▶ [WORK REQUIRED]:
Wherever the word "parts" turns up in a line of the entries, copy that line.

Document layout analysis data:
%%
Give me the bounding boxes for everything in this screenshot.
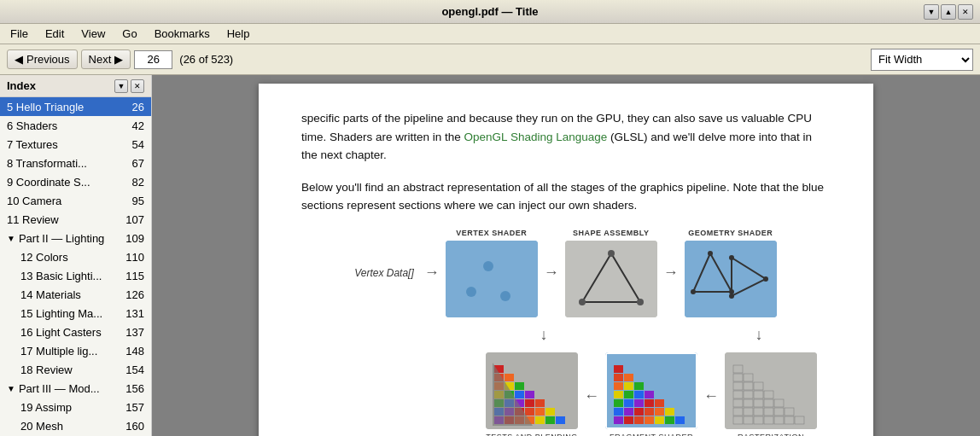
- menu-edit[interactable]: Edit: [38, 26, 71, 42]
- arrow-3: →: [663, 264, 679, 282]
- sidebar-collapse-btn[interactable]: ▼: [114, 79, 128, 93]
- sidebar-item-11[interactable]: 15 Lighting Ma...131: [0, 304, 151, 323]
- section-triangle: ▼: [7, 234, 15, 243]
- sidebar-close-btn[interactable]: ✕: [131, 79, 144, 93]
- arrow-4: ←: [584, 387, 599, 405]
- pdf-page: specific parts of the pipeline and becau…: [259, 84, 873, 436]
- sidebar-item-13[interactable]: 17 Multiple lig...148: [0, 341, 151, 360]
- menu-file[interactable]: File: [3, 26, 35, 42]
- rasterization-label: Rasterization: [738, 433, 804, 436]
- sidebar-item-14[interactable]: 18 Review154: [0, 360, 151, 379]
- menu-bar: File Edit View Go Bookmarks Help: [0, 24, 980, 44]
- sidebar-item-10[interactable]: 14 Materials126: [0, 285, 151, 304]
- shape-assembly-label: Shape Assembly: [573, 229, 649, 237]
- item-page: 110: [119, 251, 144, 264]
- fragment-shader-label: Fragment Shader: [610, 433, 693, 436]
- geometry-shader-label: Geometry Shader: [688, 229, 773, 237]
- sidebar-item-2[interactable]: 7 Textures54: [0, 135, 151, 154]
- page-info: (26 of 523): [179, 53, 233, 66]
- tests-blending-canvas: [486, 352, 578, 429]
- next-label: Next: [89, 53, 112, 66]
- sidebar-section-7[interactable]: ▼Part II — Lighting109: [0, 229, 151, 247]
- item-page: 148: [119, 345, 144, 358]
- maximize-button[interactable]: ▲: [941, 4, 956, 20]
- sidebar-item-12[interactable]: 16 Light Casters137: [0, 323, 151, 341]
- item-label: 20 Mesh: [20, 420, 119, 433]
- rasterization-canvas: [725, 352, 817, 429]
- pdf-area: specific parts of the pipeline and becau…: [152, 75, 980, 436]
- sidebar: Index ▼ ✕ 5 Hello Triangle266 Shaders427…: [0, 75, 152, 436]
- arrow-2: →: [544, 264, 559, 282]
- window-controls[interactable]: ▼ ▲ ✕: [924, 4, 973, 20]
- tests-blending-label: Tests and Blending: [486, 433, 578, 436]
- sidebar-item-16[interactable]: 19 Assimp157: [0, 398, 151, 416]
- pdf-link-glsl[interactable]: OpenGL Shading Language: [464, 131, 608, 143]
- next-button[interactable]: Next ▶: [81, 49, 131, 69]
- item-page: 154: [119, 363, 144, 376]
- sidebar-content: 5 Hello Triangle266 Shaders427 Textures5…: [0, 97, 151, 436]
- arrow-5: ←: [703, 387, 719, 405]
- main-area: Index ▼ ✕ 5 Hello Triangle266 Shaders427…: [0, 75, 980, 436]
- item-page: 126: [119, 288, 144, 301]
- item-label: 8 Transformati...: [7, 157, 119, 170]
- sidebar-item-4[interactable]: 9 Coordinate S...82: [0, 172, 151, 191]
- next-icon: ▶: [114, 53, 123, 66]
- sidebar-item-17[interactable]: 20 Mesh160: [0, 416, 151, 435]
- item-page: 42: [119, 119, 144, 132]
- item-page: 95: [119, 195, 144, 207]
- item-page: 54: [119, 138, 144, 151]
- page-number-input[interactable]: [134, 50, 172, 69]
- sidebar-title: Index: [7, 79, 36, 92]
- pipeline-row-2: Tests and Blending ← Fragment Shader ← R…: [485, 352, 818, 436]
- item-page: 82: [119, 176, 144, 189]
- sidebar-item-0[interactable]: 5 Hello Triangle26: [0, 97, 151, 116]
- item-label: 16 Light Casters: [20, 326, 119, 339]
- close-button[interactable]: ✕: [958, 4, 973, 20]
- item-page: 157: [119, 401, 144, 414]
- zoom-select[interactable]: Fit Width Fit Page 50% 75% 100% 125% 150…: [871, 49, 973, 71]
- pipeline-arrows-row: ↓ ↓ ↓: [498, 326, 805, 344]
- section-label: Part II — Lighting: [19, 232, 104, 245]
- fragment-shader-box: Fragment Shader: [604, 352, 698, 436]
- sidebar-controls: ▼ ✕: [114, 79, 144, 93]
- item-label: 17 Multiple lig...: [20, 345, 119, 358]
- menu-help[interactable]: Help: [220, 26, 257, 42]
- item-label: 14 Materials: [20, 288, 119, 301]
- item-label: 12 Colors: [20, 251, 119, 264]
- minimize-button[interactable]: ▼: [924, 4, 939, 20]
- item-page: 160: [119, 420, 144, 433]
- sidebar-section-15[interactable]: ▼Part III — Mod...156: [0, 379, 151, 398]
- sidebar-item-1[interactable]: 6 Shaders42: [0, 116, 151, 135]
- arrow-1: →: [424, 264, 440, 282]
- sidebar-item-9[interactable]: 13 Basic Lighti...115: [0, 266, 151, 285]
- item-label: 15 Lighting Ma...: [20, 307, 119, 320]
- pipeline-diagram: Vertex Data[] → Vertex Shader → Shape As…: [301, 229, 831, 436]
- section-triangle: ▼: [7, 384, 15, 393]
- shape-assembly-canvas: [565, 241, 657, 317]
- menu-go[interactable]: Go: [115, 26, 143, 42]
- sidebar-item-3[interactable]: 8 Transformati...67: [0, 154, 151, 172]
- item-label: 7 Textures: [7, 138, 119, 151]
- sidebar-header: Index ▼ ✕: [0, 75, 151, 97]
- down-arrow-tests: ↓: [540, 326, 548, 343]
- item-page: 26: [119, 101, 144, 113]
- menu-bookmarks[interactable]: Bookmarks: [148, 26, 217, 42]
- pdf-paragraph-2: Below you'll find an abstract representa…: [301, 178, 831, 215]
- item-label: 5 Hello Triangle: [7, 101, 119, 113]
- fragment-shader-canvas: [605, 352, 697, 429]
- title-bar: opengl.pdf — Title ▼ ▲ ✕: [0, 0, 980, 24]
- section-page: 109: [119, 232, 144, 245]
- item-label: 9 Coordinate S...: [7, 176, 119, 189]
- sidebar-item-6[interactable]: 11 Review107: [0, 210, 151, 229]
- item-label: 10 Camera: [7, 195, 119, 207]
- previous-icon: ◀: [15, 53, 23, 66]
- menu-view[interactable]: View: [74, 26, 112, 42]
- rasterization-box: Rasterization: [724, 352, 818, 436]
- sidebar-item-8[interactable]: 12 Colors110: [0, 247, 151, 266]
- down-arrow-geom: ↓: [755, 326, 763, 343]
- previous-button[interactable]: ◀ Previous: [7, 49, 78, 69]
- tests-blending-box: Tests and Blending: [485, 352, 579, 436]
- geometry-shader-box: Geometry Shader: [684, 229, 778, 317]
- sidebar-item-5[interactable]: 10 Camera95: [0, 191, 151, 210]
- vertex-shader-box: Vertex Shader: [445, 229, 539, 317]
%%
▶ [ANSWER]:
- pdf-page: specific parts of the pipeline and becau…: [259, 84, 873, 436]
- pdf-area: specific parts of the pipeline and becau…: [152, 75, 980, 436]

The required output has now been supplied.